Political cartoon, 1941

Idaho Daily Statesman, October 9, 1941

Drawings may look simple on the surface, but they convey complex messages about both the subject and the person making the drawing. During my research for Building for War I encountered many line drawings from 1941: some were professional and purposeful, others were personal sketches found in letters and diaries. I found them as revealing as the written primary sources on which I based much of the book, but only one made it into the published book (a map of Wake, sketched by my grandfather in a letter. The Wake maps are fascinating and occupy a category of their own, subject for a future post).

Among my earliest research targets were old newspapers. I squinted through reels and reels of microfiche from the Boise, Spokane, and Portland papers, culling relevant articles, photographs, and political cartoons. I found the cartoons especially revealing of the prevailing American attitude toward the Japanese – at once demeaning and cautionary – and include two here from the Idaho Daily Statesman. Drawn in the immediate context of unfolding prewar events, they speak volumes.

Many a lonesome Wake worker sketched pictures in his letters home. Some tried their hands at maps of the admittedly simple outline of the atoll or a drawing of a building under construction or visiting ship (until they were warned against it for security reasons). Peter W. Hansen, a carpenter from California, wrote long and often to his wife and three children at home, and included sketches of the barracks he was building, the big globe and their relative positions on it (too far away!), and other images. Hansen sketched the USS William Ward Burrows that frequently brought workers and supplies to Wake and a sturdy tug towing a barge – a common sight at Wake in 1941.

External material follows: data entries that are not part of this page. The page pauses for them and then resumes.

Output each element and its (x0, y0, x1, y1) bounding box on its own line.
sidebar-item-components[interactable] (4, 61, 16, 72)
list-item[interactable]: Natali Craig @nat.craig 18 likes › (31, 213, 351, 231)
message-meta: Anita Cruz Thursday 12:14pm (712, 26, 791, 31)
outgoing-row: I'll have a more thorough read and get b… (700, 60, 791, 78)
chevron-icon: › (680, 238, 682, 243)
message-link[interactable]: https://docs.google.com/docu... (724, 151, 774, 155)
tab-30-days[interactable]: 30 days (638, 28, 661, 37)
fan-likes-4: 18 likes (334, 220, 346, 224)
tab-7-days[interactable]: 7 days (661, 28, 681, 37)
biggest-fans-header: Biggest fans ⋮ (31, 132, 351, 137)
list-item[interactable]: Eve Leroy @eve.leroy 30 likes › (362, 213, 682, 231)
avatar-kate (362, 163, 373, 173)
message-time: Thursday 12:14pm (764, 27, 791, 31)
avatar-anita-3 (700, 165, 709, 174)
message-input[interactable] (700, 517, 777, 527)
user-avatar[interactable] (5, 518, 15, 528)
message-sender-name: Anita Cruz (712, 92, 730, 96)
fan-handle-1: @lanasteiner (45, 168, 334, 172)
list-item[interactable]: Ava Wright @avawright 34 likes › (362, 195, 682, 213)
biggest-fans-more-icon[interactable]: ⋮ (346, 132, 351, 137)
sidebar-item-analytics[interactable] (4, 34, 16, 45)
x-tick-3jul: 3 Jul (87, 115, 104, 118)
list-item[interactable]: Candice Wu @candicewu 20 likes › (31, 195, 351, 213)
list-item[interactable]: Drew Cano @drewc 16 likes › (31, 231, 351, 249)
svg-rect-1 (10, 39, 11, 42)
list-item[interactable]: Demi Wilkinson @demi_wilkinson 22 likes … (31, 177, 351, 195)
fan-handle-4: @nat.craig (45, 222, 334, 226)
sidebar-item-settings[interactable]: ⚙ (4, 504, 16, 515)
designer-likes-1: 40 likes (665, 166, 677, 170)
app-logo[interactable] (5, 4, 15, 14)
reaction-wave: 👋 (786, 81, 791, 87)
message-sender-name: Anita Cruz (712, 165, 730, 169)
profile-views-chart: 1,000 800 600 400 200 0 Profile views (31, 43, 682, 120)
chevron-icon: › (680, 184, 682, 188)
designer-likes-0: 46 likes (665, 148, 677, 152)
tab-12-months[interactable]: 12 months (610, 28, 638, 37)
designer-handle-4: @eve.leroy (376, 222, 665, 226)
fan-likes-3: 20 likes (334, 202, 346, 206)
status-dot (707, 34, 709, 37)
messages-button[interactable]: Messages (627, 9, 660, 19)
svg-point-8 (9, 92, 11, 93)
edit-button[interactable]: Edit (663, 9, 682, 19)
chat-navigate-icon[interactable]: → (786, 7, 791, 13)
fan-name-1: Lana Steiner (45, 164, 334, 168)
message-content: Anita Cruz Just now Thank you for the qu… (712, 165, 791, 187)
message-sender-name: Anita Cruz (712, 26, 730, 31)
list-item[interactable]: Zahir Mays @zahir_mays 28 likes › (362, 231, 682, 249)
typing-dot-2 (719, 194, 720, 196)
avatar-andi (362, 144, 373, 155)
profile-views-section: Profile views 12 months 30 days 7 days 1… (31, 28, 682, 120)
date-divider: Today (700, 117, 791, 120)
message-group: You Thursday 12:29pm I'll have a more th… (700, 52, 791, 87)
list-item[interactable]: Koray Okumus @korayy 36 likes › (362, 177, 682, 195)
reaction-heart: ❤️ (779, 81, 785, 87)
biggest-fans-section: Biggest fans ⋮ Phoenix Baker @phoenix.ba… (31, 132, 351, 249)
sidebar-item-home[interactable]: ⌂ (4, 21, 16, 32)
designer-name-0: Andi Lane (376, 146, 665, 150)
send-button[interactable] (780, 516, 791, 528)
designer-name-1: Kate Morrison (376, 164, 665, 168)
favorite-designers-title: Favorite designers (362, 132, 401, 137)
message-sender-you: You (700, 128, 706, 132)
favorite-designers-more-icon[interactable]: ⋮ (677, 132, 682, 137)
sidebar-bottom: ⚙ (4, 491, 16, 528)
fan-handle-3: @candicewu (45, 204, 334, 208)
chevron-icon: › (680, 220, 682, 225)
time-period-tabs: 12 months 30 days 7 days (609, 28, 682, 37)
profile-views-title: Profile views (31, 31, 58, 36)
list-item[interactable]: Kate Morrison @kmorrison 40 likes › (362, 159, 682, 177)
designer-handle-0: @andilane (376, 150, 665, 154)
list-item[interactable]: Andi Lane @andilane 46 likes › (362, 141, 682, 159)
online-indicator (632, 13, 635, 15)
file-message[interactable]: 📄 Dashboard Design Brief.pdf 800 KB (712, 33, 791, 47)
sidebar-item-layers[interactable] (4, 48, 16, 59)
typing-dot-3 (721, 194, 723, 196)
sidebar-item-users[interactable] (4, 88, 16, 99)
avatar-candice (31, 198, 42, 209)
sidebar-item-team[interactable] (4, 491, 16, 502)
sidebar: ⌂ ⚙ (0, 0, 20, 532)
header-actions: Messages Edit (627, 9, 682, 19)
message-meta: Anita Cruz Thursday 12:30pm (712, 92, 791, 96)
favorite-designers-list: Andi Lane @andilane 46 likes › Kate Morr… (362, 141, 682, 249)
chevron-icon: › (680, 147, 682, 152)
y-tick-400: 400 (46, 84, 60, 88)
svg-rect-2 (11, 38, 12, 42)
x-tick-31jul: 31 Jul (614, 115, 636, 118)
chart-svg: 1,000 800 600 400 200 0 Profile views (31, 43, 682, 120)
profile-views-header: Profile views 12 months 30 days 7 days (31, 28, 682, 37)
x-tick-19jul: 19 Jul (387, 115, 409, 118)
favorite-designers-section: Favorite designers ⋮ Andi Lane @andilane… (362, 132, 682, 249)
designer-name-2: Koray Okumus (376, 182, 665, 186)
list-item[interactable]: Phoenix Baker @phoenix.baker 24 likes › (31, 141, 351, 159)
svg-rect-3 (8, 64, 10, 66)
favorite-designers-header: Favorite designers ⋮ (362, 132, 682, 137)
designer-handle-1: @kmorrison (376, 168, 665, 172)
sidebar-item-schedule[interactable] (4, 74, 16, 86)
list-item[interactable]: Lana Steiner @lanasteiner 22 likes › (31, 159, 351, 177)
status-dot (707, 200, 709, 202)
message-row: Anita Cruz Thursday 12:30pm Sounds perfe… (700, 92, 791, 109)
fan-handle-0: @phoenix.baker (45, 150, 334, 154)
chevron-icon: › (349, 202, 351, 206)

The Battle of Midway in June 1942 turned the tide for the United States in the Pacific and Midway will always carry that banner, but before the famous battle it was just another outlying Pacific Island being fortified for war. Like Wake in 1941, Midway was a CPNAB project where a naval air station was taking shape and a Pan American station hosted transpacific Clippers (the prefabricated PAA hotels on Wake and Midway were mirror images). Morrison-Knudsen Company held primary sponsorship of both projects for CPNAB and shared plans and men between them. A friendly rivalry prevailed between the two projects, often played out in their newsletters. The unrelenting sun, as a company poster warned on Midway, posed the same danger of sunburn as it did on Wake.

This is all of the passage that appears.